Galaxy-provided view into a small region of the aligned Polio 1 genomes. Blue buttons for configuring the visualization occupy the top row of the image. Below them are yellowish histogram bars the meaning of which will be explained in a questions/solutions box below. The lower part of the image has the view into the actual alignment with sequences color-coded by nucleotide and sequence IDs to the left of the actual sequences. — **Figure 1**: Visualization of the aligned Polio 1 genomes. The focused view is of sequences 128-142 in the region 1346-1394 of the alignment.

Finally, before we proceed with the actual primer design, here are some questions regarding the multiple sequence alignment and its generation.

Question

How many sequences were aligned and over what length?

In the alignment visualization, what are those vertical bars in the top row above the base positions?

Does the alignment give reason to believe that pan-specific primers for detection of all polio 1 sequences can be found?

In total 241 sequences were aligned. You can expand the MSA dataset to get this number directly from Galaxy or you can scroll down to the last sequence in the MSA visualization.

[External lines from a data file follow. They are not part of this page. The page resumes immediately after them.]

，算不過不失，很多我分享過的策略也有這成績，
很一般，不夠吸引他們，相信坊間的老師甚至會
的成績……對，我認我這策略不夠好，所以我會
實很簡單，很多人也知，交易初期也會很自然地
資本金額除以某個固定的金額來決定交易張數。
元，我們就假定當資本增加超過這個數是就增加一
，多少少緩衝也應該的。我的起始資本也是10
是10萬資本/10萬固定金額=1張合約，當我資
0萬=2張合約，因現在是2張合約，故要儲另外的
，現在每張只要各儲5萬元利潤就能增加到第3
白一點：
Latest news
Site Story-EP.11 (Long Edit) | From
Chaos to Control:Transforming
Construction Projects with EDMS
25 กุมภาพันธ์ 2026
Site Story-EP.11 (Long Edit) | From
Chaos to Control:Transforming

The alignment has a total length of 7498 bases. You can scroll horizontally through the visualization, then read off the rightmost position to get this value.

If you want to know the length of the individual sequences instead of the alignment length (which includes gaps), you can, for example, run:

Hands On: Get sequence lengths from a FASTA input

Compute sequence length ( Galaxy version 1.0.4)

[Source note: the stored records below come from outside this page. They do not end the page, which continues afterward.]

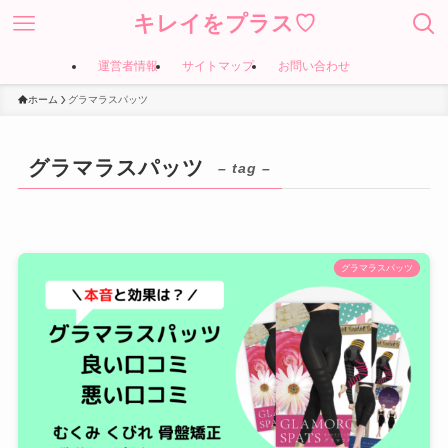
キレイをプラス♡
運営者情報
サイトマップ
お問い合わせ
ホーム
グラマラスパッツ
グラマラスパッツ
– tag –
グラマラスパッツ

“Compute length for these sequences”: Polio 1 unaligned (the output of the EMBOSS degapseq tool)

Note that you need to select the unaligned sequences as input to the tool in order to avoid having gaps counted towards the sequence lengths.

The output of this extra step will be a tabular dataset with the names of sequences in the first and their lengths in the second column. This simple format could then be processed further with various other tools (like Datamash tool) to obtain some descriptive statistics of the lengths.

The height of the bars indicates the sequence conservation at that site, with taller bars representing higher conservation.

The alignment shows generally good conservation among the different polio 1 virus sequences and it looks like it should be possible to find at least some conserved primer sites.

One-step primer and probe design for qPCR

Variable VirusAMPlicons (varVAMP) is a tool to design primers for highly diverse viruses. The input required is an alignment of your viral (full-genome) sequences.

As a first step, we want to use the tool to design qPCR primer/probe schemes based on our polio 1 sequence alignment.

For many virus genera, it is challenging to design pan-specific primers. varVAMP addresses this issue by introducing ambiguous characters into primers and minimizing mismatches at the 3’ end. While the primers may not work for all sequences in your input alignment, they should recognize the vast majority.

varVAMP offers three different modes:

SINGLE: varVAMP searches for the best primers and reports non-overlapping amplicons suitable for PCR-based screening approaches.

TILED: Using a graph-based approach, varVAMP designs overlapping (tiled) amplicons that together cover the entire (as much as possible) viral genome. These amplicons are ideal for Oxford Nanopore or Illumina-based full-genome sequencing.

QPCR: varVAMP searches for small amplicons with an optimized internal probe (TaqMan). It minimizes temperature differences between the primers and checks for secondary structures in the amplicons.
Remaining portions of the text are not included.